22. An identical issue came up for consideration before the Bombay High Court (Full Bench at Goa) in Mr. Mohd. Farhan A. Shaikh v. 2021 SCC OnLine Bom 345, wherein, the Court while dealing with the aspect of prejudice ruled as under:-

“Question No. l: If the assessment order clearly records satisfaction for imposing penalty on one or the other, or both grounds mentioned in Section 271(l)(c), does a mere defect in the notice—not striking off the irrelevant matter—vitiate the penalty proceedings?

181. It does. The primary burden lies on the Revenue. In the assessment proceedings, it forms an opinion, prima facie or otherwise, to launch penalty proceedings against the assessee. But that translates into action only through the statutory notice under section 271(l)(c), read with section 274 of Income-tax Act. True, the assessment proceedings form the basis for the penalty proceedings, but they are not composite proceedings to draw strength from each other. Nor can each cure the other’s defect. A penalty proceeding is a corollary; nevertheless, it must stand on its own. These proceedings culminate under a different statutory scheme that remains distinct from the assessment proceedings.

Therefore, the assessee must be informed of the grounds of the penalty proceedings only through statutory notice. An omnibus notice suffers from the vice of vagueness.

182. More particularly, a penal provision, even with civil consequences, must be construed strictly. And ambiguity, if any, must be resolved in the affected assessee’s favour.

183. Therefore, we answer the first question to the effect that Goa Dourado Promotions and other cases have adopted an approach more in consonance with the statutory scheme.
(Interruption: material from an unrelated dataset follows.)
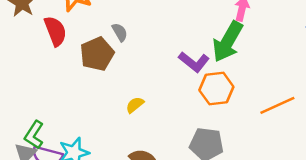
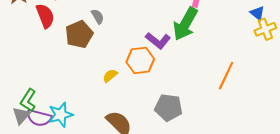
orange hexagon: (216, 88) -> (140, 60), moved
orange line: (277, 105) -> (226, 76), turned -40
That means we must hold that Kaushalya does not lay down the correct proposition of law.

Question No.2: Has Kaushalya failed to discuss the aspect of “prejudice”?

184. Indeed, Kaushalya did discuss the aspect of prejudice. As we have already noted, Kaushaiya noted that the assessment orders already contained the reasons why penalty should be initiated. So, the assessee, stresses Kaushalya, “fully knew in detail the exact charge of the Revenue against him”. For Kaushalya, the statutory notice suffered from neither non-application of mind nor any prejudice. According to it, “the so-called ambiguous wording in the notice [has not] impaired or prejudiced the right of the assessee to a reasonable opportunity of being heard”. It went onto observe that for sustaining the plea of natural justice on the ground of absence of opportunity, “it has to be established that prejudice is caused to the concerned person by the procedure followed”. Kaushalya closes the discussion by observing that the notice issuing “is an administrative device for informing the assessee about the proposal to levy penalty in order to enable him to explain as to why it should not be done.”

185. No doubt, there can exist a case where vagueness and ambiguity in the notice can demonstrate non-application of mind by the authority and/or ultimate prejudice to the right of opportunity of hearing contemplated under section 274. So asserts Kaushalya. In fact, for one assessment year, it set aside the penalty proceedings on the grounds of non-application of mind and prejudice.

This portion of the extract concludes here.